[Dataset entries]
*** Begin section ***
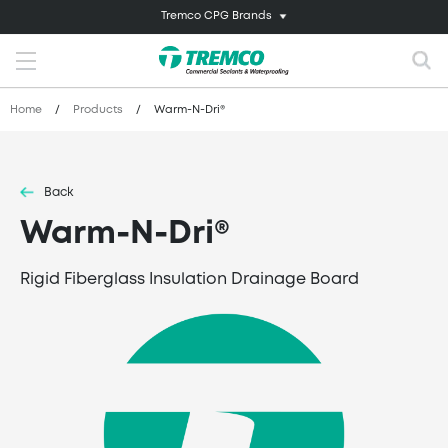
Tremco CPG Brands
Home
/
Products
/
Warm-N-Dri®
Back
Warm-N-Dri®
Rigid Fiberglass Insulation Drainage Board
*** End section ***
*GOAL OF THE EXERCISE*
A faithful copy of all the lines above is needed, with the pictures omitted.

*SOLUTION FOR THIS EXERCISE*
Tremco CPG Brands
Home
/
Products
/
Warm-N-Dri®
Back
Warm-N-Dri®
Rigid Fiberglass Insulation Drainage Board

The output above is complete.